En dehors de la piste, elle n'a pas du tout changé, mais sur le circuit elle a changé, au sens où nous nous battons plus régulièrement l'un contre l'autre pour la même place. Maintenant on parle plus de moto, parce qu'on utilise la même et on a des sensations similaires avec elle.

Tous les pilotes sont concentrés sur eux-mêmes, mais c'est aussi un sport dans lequel il faut se battre contre les autres, pour obtenir les meilleurs résultats mais aussi les meilleurs guidons. Le marché commence à bouger plus tôt chaque année. Où te vois-tu dans deux ou trois ans ?

Je me concentre sur le présent et je pense que si l'on fait cela, si l'on concentre son énergie sur ici et maintenant, cela aura un effet positif pour l'avenir. L'avenir le plus lointain sur lequel je me projette, c'est à la prochaine course ou celle d'après. Je me sens très bien dans cette équipe, où je reçois un traitement quasiment identique à celui des pilotes officiels. Je n'ai aucune raison de me plaindre. Il faut juste que je me concentre sur mon job et que j'essaye de le faire au mieux. Quant à savoir si je mérite ou non une moto factory à l'avenir, on le verra à l'avenir.

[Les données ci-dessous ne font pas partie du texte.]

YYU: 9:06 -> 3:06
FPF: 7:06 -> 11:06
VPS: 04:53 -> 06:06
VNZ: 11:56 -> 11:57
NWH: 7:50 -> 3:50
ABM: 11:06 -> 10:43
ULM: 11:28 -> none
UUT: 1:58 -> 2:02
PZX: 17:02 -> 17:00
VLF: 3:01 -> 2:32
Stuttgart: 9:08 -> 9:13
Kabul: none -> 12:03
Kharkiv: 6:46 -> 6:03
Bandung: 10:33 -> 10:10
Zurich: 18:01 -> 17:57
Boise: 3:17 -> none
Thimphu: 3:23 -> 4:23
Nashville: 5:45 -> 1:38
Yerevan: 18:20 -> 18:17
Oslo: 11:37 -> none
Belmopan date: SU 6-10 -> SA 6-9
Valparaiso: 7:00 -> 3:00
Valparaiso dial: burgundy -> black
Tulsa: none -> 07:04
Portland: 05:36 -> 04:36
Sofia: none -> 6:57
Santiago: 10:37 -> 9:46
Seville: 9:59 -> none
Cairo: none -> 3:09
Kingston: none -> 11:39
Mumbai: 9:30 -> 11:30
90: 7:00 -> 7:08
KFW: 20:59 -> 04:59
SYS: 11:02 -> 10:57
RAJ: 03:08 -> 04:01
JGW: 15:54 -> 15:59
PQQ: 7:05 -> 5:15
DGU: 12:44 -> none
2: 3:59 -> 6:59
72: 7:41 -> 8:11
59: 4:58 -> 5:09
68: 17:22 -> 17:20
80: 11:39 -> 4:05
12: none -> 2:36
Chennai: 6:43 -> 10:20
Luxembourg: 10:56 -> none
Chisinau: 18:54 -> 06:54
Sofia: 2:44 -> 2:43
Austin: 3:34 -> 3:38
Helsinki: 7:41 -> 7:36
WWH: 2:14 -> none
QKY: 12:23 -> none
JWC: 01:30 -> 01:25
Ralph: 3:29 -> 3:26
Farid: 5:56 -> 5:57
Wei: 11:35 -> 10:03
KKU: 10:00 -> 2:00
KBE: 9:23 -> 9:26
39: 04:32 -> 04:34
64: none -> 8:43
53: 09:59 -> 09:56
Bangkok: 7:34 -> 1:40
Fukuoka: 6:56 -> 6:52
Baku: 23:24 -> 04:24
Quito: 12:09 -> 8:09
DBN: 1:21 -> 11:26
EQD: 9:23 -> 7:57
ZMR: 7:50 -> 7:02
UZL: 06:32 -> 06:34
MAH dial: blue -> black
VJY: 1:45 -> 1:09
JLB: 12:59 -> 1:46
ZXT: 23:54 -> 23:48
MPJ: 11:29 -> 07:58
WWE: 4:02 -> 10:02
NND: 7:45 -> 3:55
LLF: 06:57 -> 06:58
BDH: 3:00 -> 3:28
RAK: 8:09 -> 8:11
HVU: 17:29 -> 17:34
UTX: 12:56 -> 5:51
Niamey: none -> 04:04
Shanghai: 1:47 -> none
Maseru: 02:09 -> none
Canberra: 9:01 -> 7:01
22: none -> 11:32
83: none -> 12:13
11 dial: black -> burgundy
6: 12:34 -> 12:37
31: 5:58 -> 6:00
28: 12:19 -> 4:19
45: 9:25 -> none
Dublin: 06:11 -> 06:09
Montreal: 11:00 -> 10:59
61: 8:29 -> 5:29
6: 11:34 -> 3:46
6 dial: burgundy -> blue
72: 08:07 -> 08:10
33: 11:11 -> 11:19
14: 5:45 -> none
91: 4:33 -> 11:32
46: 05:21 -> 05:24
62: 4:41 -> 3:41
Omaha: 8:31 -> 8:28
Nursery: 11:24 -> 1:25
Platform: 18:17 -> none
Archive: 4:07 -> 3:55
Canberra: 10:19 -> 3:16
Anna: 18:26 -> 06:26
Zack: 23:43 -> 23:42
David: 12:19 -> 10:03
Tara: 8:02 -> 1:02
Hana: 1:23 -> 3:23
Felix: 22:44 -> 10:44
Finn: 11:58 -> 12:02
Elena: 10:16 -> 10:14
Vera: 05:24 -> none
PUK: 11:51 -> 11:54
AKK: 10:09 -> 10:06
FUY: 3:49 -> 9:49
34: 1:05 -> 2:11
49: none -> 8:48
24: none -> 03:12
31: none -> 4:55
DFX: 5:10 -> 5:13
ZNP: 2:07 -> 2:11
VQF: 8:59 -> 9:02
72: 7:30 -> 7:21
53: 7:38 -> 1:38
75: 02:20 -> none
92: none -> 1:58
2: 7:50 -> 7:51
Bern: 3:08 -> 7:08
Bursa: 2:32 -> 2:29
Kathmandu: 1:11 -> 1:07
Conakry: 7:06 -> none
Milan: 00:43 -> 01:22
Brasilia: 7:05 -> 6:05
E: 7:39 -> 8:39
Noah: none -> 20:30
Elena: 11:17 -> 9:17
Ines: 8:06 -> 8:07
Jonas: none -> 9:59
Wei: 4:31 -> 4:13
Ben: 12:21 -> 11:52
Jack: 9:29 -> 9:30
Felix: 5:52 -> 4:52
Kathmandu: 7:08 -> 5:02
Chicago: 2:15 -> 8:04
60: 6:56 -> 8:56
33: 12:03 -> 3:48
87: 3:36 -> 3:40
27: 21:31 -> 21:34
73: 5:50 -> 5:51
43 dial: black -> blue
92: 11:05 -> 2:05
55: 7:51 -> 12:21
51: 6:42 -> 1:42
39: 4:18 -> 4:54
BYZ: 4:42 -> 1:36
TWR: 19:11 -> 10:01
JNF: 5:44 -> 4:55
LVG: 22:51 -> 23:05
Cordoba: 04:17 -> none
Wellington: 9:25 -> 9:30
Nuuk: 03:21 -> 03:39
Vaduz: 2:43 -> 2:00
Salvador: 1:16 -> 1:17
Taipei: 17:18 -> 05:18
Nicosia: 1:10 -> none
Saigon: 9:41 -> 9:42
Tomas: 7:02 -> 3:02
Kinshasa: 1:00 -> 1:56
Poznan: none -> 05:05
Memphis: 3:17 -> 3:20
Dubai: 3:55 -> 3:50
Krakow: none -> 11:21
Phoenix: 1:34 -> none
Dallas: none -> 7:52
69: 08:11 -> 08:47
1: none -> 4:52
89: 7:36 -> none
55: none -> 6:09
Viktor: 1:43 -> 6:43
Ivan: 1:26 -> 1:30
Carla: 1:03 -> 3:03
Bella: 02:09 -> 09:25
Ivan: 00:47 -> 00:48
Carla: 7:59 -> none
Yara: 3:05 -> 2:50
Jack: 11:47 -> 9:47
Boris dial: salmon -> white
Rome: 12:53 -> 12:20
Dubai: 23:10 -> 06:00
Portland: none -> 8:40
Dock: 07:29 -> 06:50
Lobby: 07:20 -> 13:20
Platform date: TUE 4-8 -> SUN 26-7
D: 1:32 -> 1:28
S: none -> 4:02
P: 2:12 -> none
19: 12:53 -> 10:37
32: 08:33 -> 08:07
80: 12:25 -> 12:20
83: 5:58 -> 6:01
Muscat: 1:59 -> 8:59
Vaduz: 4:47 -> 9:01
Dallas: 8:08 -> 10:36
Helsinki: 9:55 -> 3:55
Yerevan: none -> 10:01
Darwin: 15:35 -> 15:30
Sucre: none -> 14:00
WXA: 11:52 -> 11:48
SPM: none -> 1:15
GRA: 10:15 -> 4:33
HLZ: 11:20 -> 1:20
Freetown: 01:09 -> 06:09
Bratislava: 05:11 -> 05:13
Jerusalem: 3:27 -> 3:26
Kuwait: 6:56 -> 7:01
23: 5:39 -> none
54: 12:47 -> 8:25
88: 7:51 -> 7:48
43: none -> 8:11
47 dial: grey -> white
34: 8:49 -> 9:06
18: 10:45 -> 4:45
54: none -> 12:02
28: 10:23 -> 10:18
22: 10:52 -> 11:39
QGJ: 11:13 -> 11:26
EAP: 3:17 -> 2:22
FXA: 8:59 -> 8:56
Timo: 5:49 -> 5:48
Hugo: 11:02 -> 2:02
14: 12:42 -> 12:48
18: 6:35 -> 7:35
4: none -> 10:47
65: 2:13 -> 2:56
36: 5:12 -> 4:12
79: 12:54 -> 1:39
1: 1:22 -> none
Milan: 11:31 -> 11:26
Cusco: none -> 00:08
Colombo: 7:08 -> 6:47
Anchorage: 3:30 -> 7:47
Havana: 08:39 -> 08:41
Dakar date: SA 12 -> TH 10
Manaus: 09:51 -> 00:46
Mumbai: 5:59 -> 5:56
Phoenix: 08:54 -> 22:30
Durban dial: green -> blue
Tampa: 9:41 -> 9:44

Comment Yamaha peut garder sous contrôle une situation aussi complexe, comme celle qu'ils ont actuellement entre leurs pilotes ?

Je n'ai pas à me plaindre. Au contraire, je suis très heureux de la manière dont je suis traité. Sumi [chef du projet MotoGP] est très concentré sur son travail et très passionné dans ce qu'il fait. Je l'ai souvent vu observer ma moto ou celle de Fabio et essayer de trouver une solution pour l'améliorer. Cela n'arrive pas très souvent et ça fait chaud au cœur, parce qu'on voit la passion et le désir, la volonté d'aller de l'avant. Le fait que la majorité des Yamaha aient été aux avant-postes récemment n'est pas une coïncidence. L'usine travaille dur, toujours à sa façon, pas à pas, mais elle va toujours de l'avant et jamais vers l'arrière.